Oui. En devenant juge, j’ai vécu deux choses très fortes : la découverte du caractère traumatisant, pour tous les justiciables, de la rencontre avec l’appareil judiciaire, et le changement majeur de la place du juge dans le dispositif étatique. À mes débuts, les juges étaient vus par les politiques comme des fonctionnaires de rang intermédiaire, parfois indisciplinés. Puis, par l’effet de la construction européenne et du profond changement de l’ordre social manifesté par le mouvement de Mai 68, les juges sont entrés progressivement dans une large communauté juridictionnelle qui regroupe aujourd’hui toutes les juridictions : en France, le Conseil constitutionnel et les juridictions administratives au niveau national ; et dans une dimension verticale, les juridictions européennes. Tout ce dispositif est organisé comme une galaxie, avec des connexions complexes mais efficaces. L’ensemble a acquis une réelle puissance qui inquiète les responsables politiques. J’y vois un appel à la vigilance pour les juges. Une invitation à bien penser la mise en œuvre de ces pouvoirs pour être sûr qu’ils sont utilisés avec la retenue, la perspicacité, la transparence suffisantes pour renforcer leur légitimité.

Cette puissance porte-t-elle atteinte au principe de séparation des pouvoirs ?

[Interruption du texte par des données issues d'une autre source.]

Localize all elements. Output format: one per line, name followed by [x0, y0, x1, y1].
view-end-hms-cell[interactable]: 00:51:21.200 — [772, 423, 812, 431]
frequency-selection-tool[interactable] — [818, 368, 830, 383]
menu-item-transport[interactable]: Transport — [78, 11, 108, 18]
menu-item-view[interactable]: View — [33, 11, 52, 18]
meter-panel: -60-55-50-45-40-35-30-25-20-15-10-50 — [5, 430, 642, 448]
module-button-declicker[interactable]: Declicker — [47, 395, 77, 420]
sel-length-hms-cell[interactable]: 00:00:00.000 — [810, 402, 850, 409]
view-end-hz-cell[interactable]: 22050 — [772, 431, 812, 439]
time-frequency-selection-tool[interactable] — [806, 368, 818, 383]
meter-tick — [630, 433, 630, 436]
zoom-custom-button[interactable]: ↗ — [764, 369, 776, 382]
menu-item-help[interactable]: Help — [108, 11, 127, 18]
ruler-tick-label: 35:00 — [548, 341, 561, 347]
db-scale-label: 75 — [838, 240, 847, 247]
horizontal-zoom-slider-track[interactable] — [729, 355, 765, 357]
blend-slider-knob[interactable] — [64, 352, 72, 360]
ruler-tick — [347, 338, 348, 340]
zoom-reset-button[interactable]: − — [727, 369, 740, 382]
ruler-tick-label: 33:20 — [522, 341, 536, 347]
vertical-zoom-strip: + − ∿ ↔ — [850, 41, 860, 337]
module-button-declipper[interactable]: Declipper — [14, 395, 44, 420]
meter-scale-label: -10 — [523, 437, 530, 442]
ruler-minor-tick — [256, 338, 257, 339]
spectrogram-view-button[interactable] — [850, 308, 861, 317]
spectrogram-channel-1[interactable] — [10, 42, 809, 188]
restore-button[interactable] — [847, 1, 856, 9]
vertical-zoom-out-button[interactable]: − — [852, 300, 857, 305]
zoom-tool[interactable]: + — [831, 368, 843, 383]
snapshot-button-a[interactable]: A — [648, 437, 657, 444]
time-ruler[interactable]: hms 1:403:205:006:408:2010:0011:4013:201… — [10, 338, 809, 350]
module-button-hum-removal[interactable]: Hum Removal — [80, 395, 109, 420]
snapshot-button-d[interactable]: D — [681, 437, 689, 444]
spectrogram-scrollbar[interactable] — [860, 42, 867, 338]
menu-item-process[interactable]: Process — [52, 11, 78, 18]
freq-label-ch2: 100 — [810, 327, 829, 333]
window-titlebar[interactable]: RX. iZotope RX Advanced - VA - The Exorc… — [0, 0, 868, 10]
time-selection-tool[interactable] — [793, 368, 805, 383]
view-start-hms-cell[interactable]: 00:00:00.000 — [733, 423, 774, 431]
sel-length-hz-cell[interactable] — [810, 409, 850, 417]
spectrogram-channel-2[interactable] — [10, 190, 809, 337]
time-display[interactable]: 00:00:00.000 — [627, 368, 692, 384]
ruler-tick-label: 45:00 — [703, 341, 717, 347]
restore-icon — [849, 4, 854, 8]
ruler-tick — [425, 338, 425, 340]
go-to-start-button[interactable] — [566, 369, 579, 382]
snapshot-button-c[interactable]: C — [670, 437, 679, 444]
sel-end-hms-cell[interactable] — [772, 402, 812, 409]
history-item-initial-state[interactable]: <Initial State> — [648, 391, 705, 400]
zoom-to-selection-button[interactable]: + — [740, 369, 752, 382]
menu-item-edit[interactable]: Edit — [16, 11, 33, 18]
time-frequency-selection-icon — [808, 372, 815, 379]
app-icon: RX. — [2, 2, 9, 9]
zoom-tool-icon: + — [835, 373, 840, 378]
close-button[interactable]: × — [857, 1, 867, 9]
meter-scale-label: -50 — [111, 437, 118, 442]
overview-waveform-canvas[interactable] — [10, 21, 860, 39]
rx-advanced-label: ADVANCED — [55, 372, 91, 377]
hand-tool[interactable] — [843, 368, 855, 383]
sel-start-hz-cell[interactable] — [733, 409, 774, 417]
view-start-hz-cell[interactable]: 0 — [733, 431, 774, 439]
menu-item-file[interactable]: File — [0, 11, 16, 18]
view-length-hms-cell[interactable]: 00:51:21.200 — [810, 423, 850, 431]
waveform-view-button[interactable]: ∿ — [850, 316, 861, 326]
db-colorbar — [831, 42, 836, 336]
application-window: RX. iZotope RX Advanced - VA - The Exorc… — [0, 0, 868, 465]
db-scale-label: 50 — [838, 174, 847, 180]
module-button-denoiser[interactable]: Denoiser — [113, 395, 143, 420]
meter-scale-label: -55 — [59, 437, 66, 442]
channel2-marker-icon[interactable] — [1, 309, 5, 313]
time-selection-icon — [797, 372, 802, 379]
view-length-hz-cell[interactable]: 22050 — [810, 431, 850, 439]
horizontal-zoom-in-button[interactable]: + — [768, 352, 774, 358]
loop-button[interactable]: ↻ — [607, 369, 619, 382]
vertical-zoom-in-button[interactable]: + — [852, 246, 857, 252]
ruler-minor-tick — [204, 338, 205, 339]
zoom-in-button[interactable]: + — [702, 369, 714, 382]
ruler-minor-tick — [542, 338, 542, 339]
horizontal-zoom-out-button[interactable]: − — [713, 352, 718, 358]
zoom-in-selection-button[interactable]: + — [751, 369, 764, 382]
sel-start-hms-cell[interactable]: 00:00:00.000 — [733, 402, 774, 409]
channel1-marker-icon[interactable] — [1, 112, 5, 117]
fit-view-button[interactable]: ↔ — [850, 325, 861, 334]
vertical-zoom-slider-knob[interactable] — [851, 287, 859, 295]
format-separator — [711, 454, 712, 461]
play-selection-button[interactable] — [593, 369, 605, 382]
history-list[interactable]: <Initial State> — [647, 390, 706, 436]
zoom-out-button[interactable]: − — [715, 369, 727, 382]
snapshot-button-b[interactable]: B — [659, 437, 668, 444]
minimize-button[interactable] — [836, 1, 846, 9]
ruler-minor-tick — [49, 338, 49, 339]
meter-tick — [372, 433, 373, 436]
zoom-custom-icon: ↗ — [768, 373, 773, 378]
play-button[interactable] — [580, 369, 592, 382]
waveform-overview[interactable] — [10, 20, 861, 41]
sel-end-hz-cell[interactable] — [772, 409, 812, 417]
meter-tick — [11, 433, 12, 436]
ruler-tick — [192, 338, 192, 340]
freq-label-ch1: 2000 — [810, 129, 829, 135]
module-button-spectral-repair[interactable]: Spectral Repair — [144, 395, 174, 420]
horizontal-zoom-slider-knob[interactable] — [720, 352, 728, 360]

Ceux qui critiquent les juges sous cet angle disent qu’ils violent ce principe : vous allez sur le terrain du législateur, reprochent-ils, parce que vous transformez les lois votées par le Parlement en les appliquant ; et vous empêchez l’exécutif de gouverner en posant des limites que vous fondez sur l’État de droit. Par exemple, vous considérez que la préférence nationale est contraire à ce dernier ; mais de quoi vous mêlez-vous ? demandent les politiques qui défendent cette mesure. Seulement, c’est une erreur de voir la séparation des pouvoirs comme des frontières sur une carte d’état-major. Il ne s’agit pas de frontières qui séparent, mais de lignes d’osmose, comme jadis celles de l’Empire romain.

Quelle est la dimension humaine de votre travail ?

Mon grand-père maternel était un notable provincial. Enfant, j’étais fasciné par sa façon d’écouter les gens avec bienveillance, de leur parler avec respect, d’être attentif à leurs douleurs, à leurs angoisses. Juge, je suis devenu détenteur d’un très grand pouvoir face à des gens qui portaient leurs douleurs et leurs angoisses propres. Bien sûr, il faut trancher, parfois sanctionner, mais il faut le faire en leur donnant le sentiment qu’ils ont été écoutés et respectés. Je me suis dit que mes regards, mes paroles et mes attitudes devaient concourir à cela. Je crois profondément que tout pouvoir – et particulièrement celui des juges – doit s’exercer dans une perspective humaniste pour servir efficacement une société vivante et vivable.

Que pensez-vous de l’accusation, émanant souvent du milieu politique, de « gouvernement des juges » ?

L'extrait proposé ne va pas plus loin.